Matt Healey continues the series.

Paul Wheeler was born in Caerphilly on the 3rd January 1965.

He began his career at Bristol Rovers, but didn’t appear for the first team, he subsequently dropped into welsh non league football with Taffs Well and Aberaman.

After he scored plenty of goals in the welsh non league system. Scouts flocked to watch him, he impressed in a trial game and returned to the Football League in 1985 with Cardiff City, he made over 100 appearances for the Bluebirds.

After four years at Ninian Park, Wheeler was released by Cardiff City manager Len Ashurst in 1989 and had a brief spell at Hull City. He joined Hereford United in early 1990. Wheeler tells me how he arrived at Edgar Street.

“I had a phone call from Hereford manager Ian Bowyer, he had always be interested with me when I was at Cardiff City. I was only on non contract forms at Hull and I spoke to the manager Stan Ternent, but he couldn’t offer me what I wanted, so I drove down in my car and signed for Hereford United. It made things so much easier for me location wise as I was still living in Cardiff at the time and the journey to Hereford was just over an hour away”

Player Profile – February 1990

Wheeler made his Bulls debut against Maidstone United in a 2-0 loss on 14th February 1990. Hereford manager Ian Bowyer was a positive influence on Wheeler “He told me to enjoy my football, not to come back for corners and free kicks and play my natural game. I felt at ease and I scored plenty of goals in the last three months of that season”

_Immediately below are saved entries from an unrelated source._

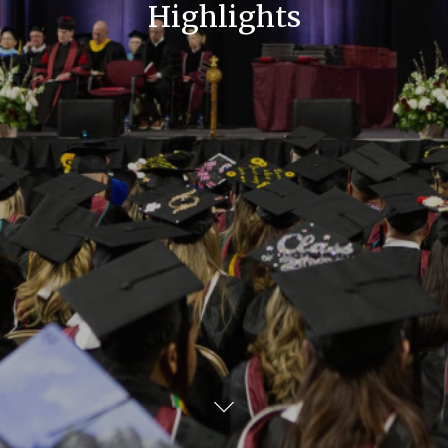
Highlights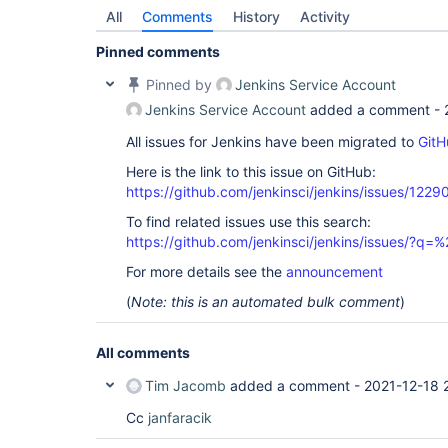
All
Comments
History
Activity
Pinned comments
Pinned by
Jenkins Service Account
Jenkins Service Account
added a comment -
All issues for Jenkins have been migrated to
GitH
Here is the link to this issue on GitHub:
https://github.com/jenkinsci/jenkins/issues/1229
To find related issues use this search:
https://github.com/jenkinsci/jenkins/issues/?
For more details see the
announcement
(
Note: this is an automated bulk comment
)
All comments
Tim Jacomb
added a comment -
2021-12-18 
Cc
janfaracik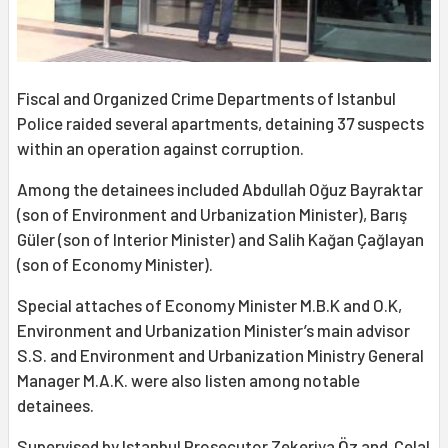
Fiscal and Organized Crime Departments of Istanbul
Police raided several apartments, detaining 37 suspects
within an operation against corruption.
Among the detainees included Abdullah Oğuz Bayraktar
(son of Environment and Urbanization Minister), Barış
Güler (son of Interior Minister) and Salih Kağan Çağlayan
(son of Economy Minister).
Special attaches of Economy Minister M.B.K and O.K,
Environment and Urbanization Minister’s main advisor
S.S. and Environment and Urbanization Ministry General
Manager M.A.K. were also listen among notable
detainees.
Supervised by Istanbul Prosecutor Zekeriya Öz and Celal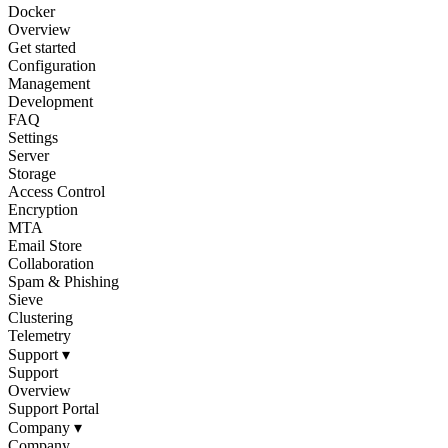
Docker
Overview
Get started
Configuration
Management
Development
FAQ
Settings
Server
Storage
Access Control
Encryption
MTA
Email Store
Collaboration
Spam & Phishing
Sieve
Clustering
Telemetry
Support
▾
Support
Overview
Support Portal
Company
▾
Company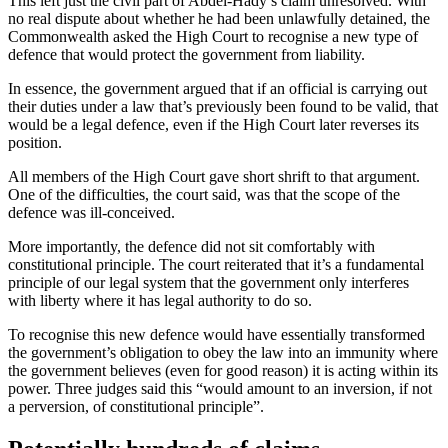
This left just the civil part of Abdel-Hady’s claim unresolved. With
no real dispute about whether he had been unlawfully detained, the
Commonwealth asked the High Court to recognise a new type of
defence that would protect the government from liability.
In essence, the government argued that if an official is carrying out
their duties under a law that’s previously been found to be valid, that
would be a legal defence, even if the High Court later reverses its
position.
All members of the High Court gave short shrift to that argument.
One of the difficulties, the court said, was that the scope of the
defence was ill-conceived.
More importantly, the defence did not sit comfortably with
constitutional principle. The court reiterated that it’s a fundamental
principle of our legal system that the government only interferes
with liberty where it has legal authority to do so.
To recognise this new defence would have essentially transformed
the government’s obligation to obey the law into an immunity where
the government believes (even for good reason) it is acting within its
power. Three judges said this “would amount to an inversion, if not
a perversion, of constitutional principle”.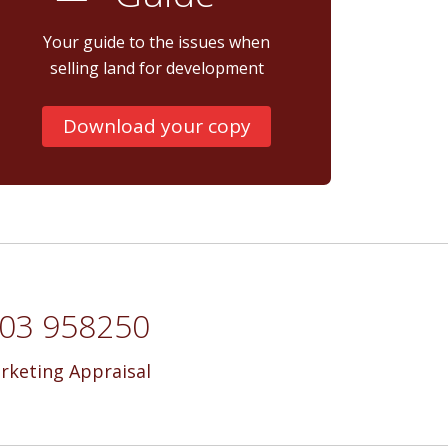
Your guide to the issues when
selling land for development
Download your copy
7703 958250
rketing Appraisal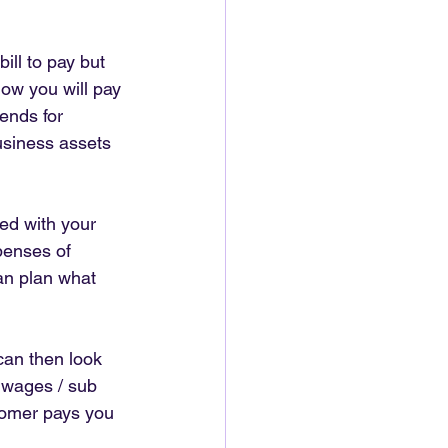
ll to pay but 
how you will pay 
ends for 
usiness assets 
ted with your 
penses of 
an plan what 
an then look 
 wages / sub 
tomer pays you 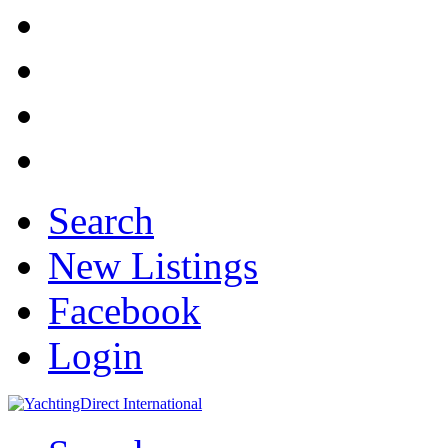
Search
New Listings
Facebook
Login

Wheeler opened his Hereford account with the only goal of the game in a 1-0 away win against Doncaster Rovers on the 25th February 1990.

He scored a double against Colchester United in a 2-0 home win on the 14th March 1990.

He was also on the scoresheet when the Bulls defeated promotion chasing Exeter City 2-1 on 31st March 1990.

Hereford would reach the Welsh Cup Final that season, but unfortunately Wheeler couldn’t play as he was cup tied, when he left Cardiff City in September 1989, he briefly turned out for AFC Cardiff in a Welsh Cup game . For all the historians AFC Cardiff later became Inter-Cardiff, who were also known as Inter CabelTel and then they merged with Cardiff Met who recently played in Europe and now play in the Welsh Premier.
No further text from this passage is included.